Wednesday, December 10, 2025

Plaintiff recovers damages under Title VII despite adverse Section 1983 holding on summary judgment -- Krause v. Kelahan, Part II

This sex discrimination verdict spent 2.5 years under review by the Second Circuit, which sustained the plaintiff's win but resolved a slew of evidentiary and trial rulings along the way, making this among the more complicated Title VII cases in the Court of Appeals in recent years. At this link, I discuss the evidence that supported the jury's finding that the defendant Superintendent of Schools orchestrated the plaintiff's termination as high school principal. This time, I discuss an interesting issue relating to the plaintiff's entitlement to damages.

The case is Krause v. Kelahan, issued on December 3. I briefed the appeal, which was argued by A.J. Bosman, who tried the case. My write-up on the sex discrimination ruling is here

The lawsuit originally asserted two related claims in support of plaintiff's position that she was fired because of her sex. She sued under Title VII and also under Section 1983, which enforces the Equal Protection Clause, which protects those who work for public (but not private) employers. 

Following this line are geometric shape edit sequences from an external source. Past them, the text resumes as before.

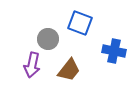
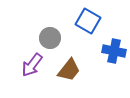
blue square: moved 8 px right, 2 px up; rotated 10 degrees clockwise
gray circle: moved 2 px right, 1 px up
purple arrow: rotated 25 degrees clockwise
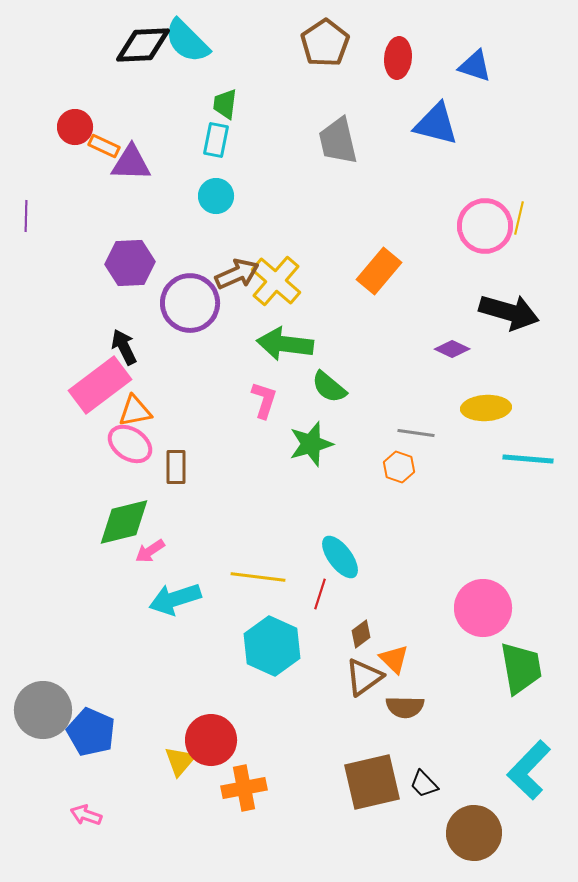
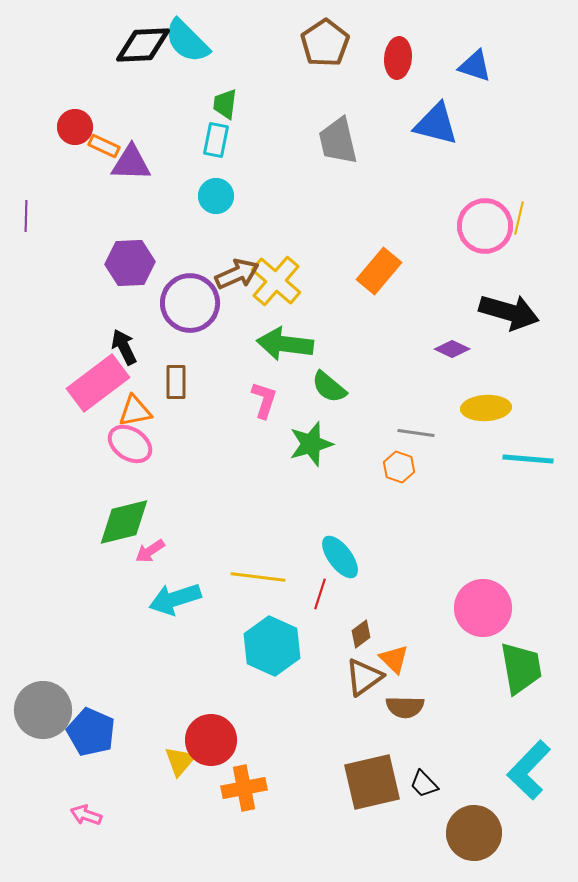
pink rectangle at (100, 385): moved 2 px left, 2 px up
brown rectangle at (176, 467): moved 85 px up
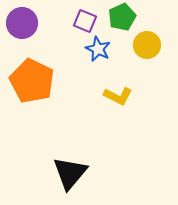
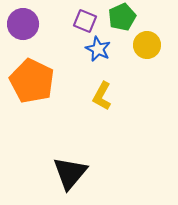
purple circle: moved 1 px right, 1 px down
yellow L-shape: moved 16 px left; rotated 92 degrees clockwise
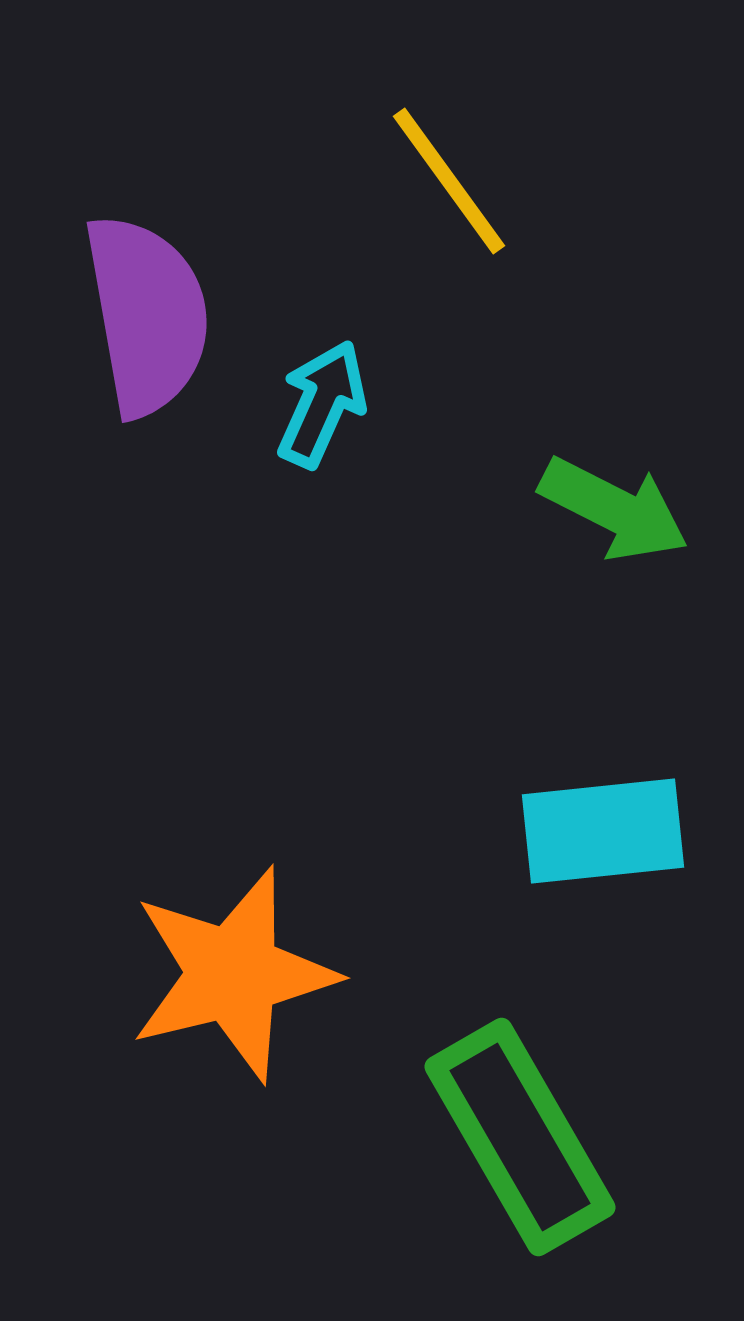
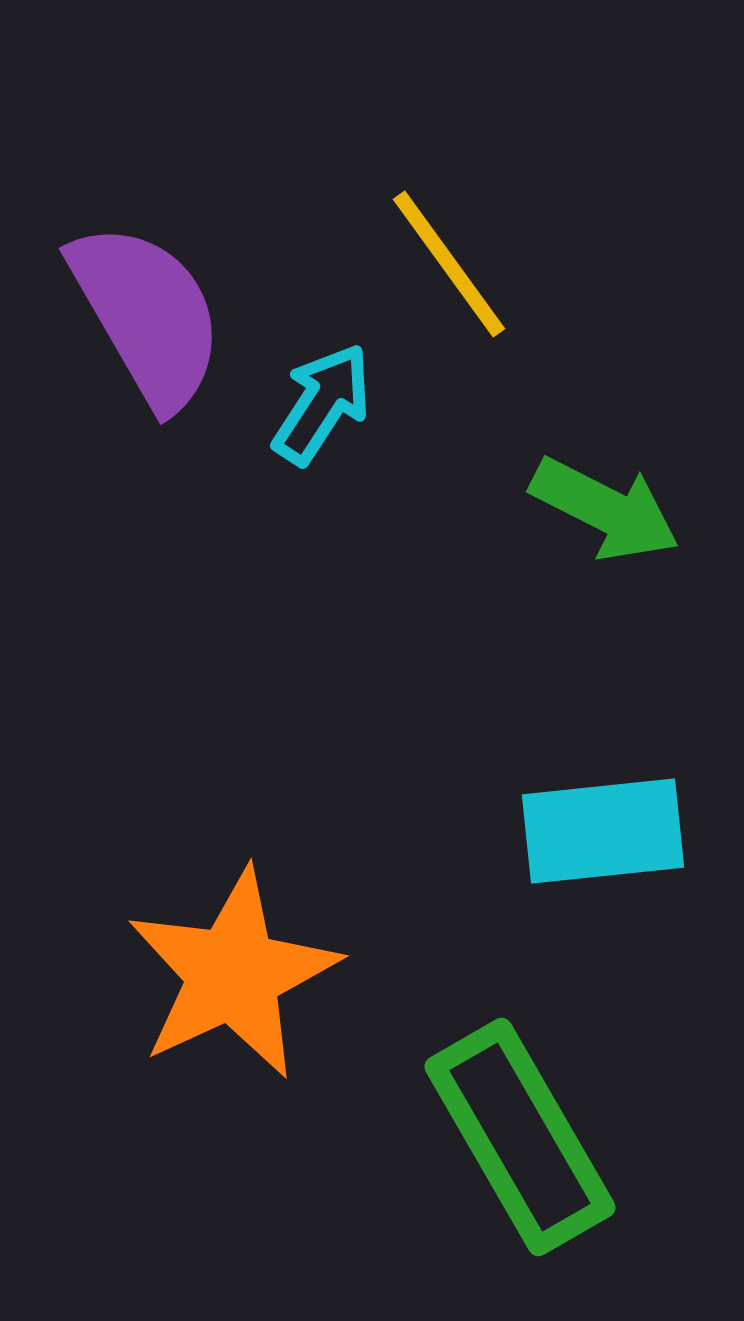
yellow line: moved 83 px down
purple semicircle: rotated 20 degrees counterclockwise
cyan arrow: rotated 9 degrees clockwise
green arrow: moved 9 px left
orange star: rotated 11 degrees counterclockwise
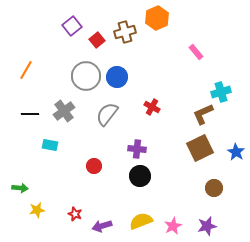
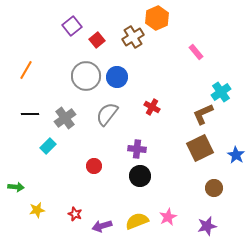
brown cross: moved 8 px right, 5 px down; rotated 15 degrees counterclockwise
cyan cross: rotated 18 degrees counterclockwise
gray cross: moved 1 px right, 7 px down
cyan rectangle: moved 2 px left, 1 px down; rotated 56 degrees counterclockwise
blue star: moved 3 px down
green arrow: moved 4 px left, 1 px up
yellow semicircle: moved 4 px left
pink star: moved 5 px left, 9 px up
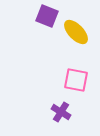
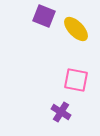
purple square: moved 3 px left
yellow ellipse: moved 3 px up
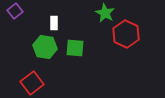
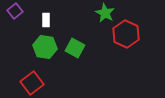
white rectangle: moved 8 px left, 3 px up
green square: rotated 24 degrees clockwise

On the summary judgment motion, the trial court split the baby: it held that plaintiff can prevail on her Title VII claim but cannot prevail under Section 1983. The reason for this is the different burdens of proof guiding both claims. Under Title VII, the plaintiff can win if discrimination was a motivating factor, even if it is not a determinative factor. If discrimination plays a substantial role in the termination, then the defendant has violated Title VII. But under Section 1983, to win, the plaintiff has to show that sex discrimination played a determinative, or but-for, role in the personnel decision. The discrimination must have made the difference in the plaintiff's termination. The jury may not pay much attention to these distinctions, but courts do. On summary judgment, the district court said that plaintiff can, at best, prove that sex discrimination was the motivating factor in her termination but not the determinative factor. The court reached this decision in the belief that management had some decent reasons to fire plaintiff, even if those reasons were not fully dispositive on paper. 

Taking things a step further, if the plaintiff wins under Title VII, the jury has to decide if the defendant would have fired her even without the discriminatory intent. If so, then the discriminatory intent is not enough to win any damages (though she can still win injunctive relief, attorneys' fees and declaratory relief). On appeal, having lost at trial on the Title VII claim, defendant argued that, since the trial court on summary judgment found that discrimination was not the but-for cause of the plaintiff's termination, that finding necessarily means that the school district would have fired plaintiff even without the discriminatory intent, and the jury's finding that the district violated Title VII does not entitle her to any damages at all. In other words, defendant used the Section 1983 holding on the summary judgment motion in an effort to deprive the plaintiff of any damages on her successful Title VII claim. This argument would have deprived plaintiff of the $400,000+ in damages awarded by the jury.

The Court of Appeals (Carney, Lee and Sullivan [dissenting]) rejected the school district's argument, noting that under Title VII, the defendant has the burden of proving it would have fired plaintiff even without the discriminatory intent, and under Section 1983, plaintiff has the burden of proving that discriminatory intent was the determinative factor in her termination. The Court of Appeals reasons:

At summary judgment, the District Court never considered the question that would be required to find in Defendants’ favor on this defense: whether, with the burden of proof resting on Defendants, they had established that they would have inevitably terminated Krause for non-discriminatory reasons. Nor should the District Court have decided this issue, given that Defendants never raised a same-decision defense in their summary judgment briefing. They cannot now claim that the District Court erred in failing to reach an issue that they did not squarely present.
In a footnote, the Court of Appeals expands this holding further, noting that "even if the District Court should in some way have reached this issue at the summary judgment stage, this Court will not ordinarily hear a post-trial challenge to a district court’s summary judgment ruling. Instead, the Court considers whether the jury’s verdict was supported by sufficient evidence." As the jury concluded that Defendants had not “established by a preponderance of the evidence that they would have made the same decision [to terminate Krause] in the absence of gender discrimination,” and that verdict was supported by substantial evidence, defendants' argument, though creative, must fail. In other words, the jury's verdict takes precedence over anything the trial court said on the summary judgment motion.

This issue is the first time I have seen any federal court address whether a defendant's favorable result under Section 1983 on summary judgment can deprive the plaintiff of any damages upon a successful Title VII verdict at trial. One reason this is a new issue is that the courts, only in the last 15 years or so, have held that most civil rights statutes carry the "but-for" causation test, unlike Title VII, which permits a trial victory if the plaintiff merely proves that discrimination was a motivating factor in the adverse personnel action.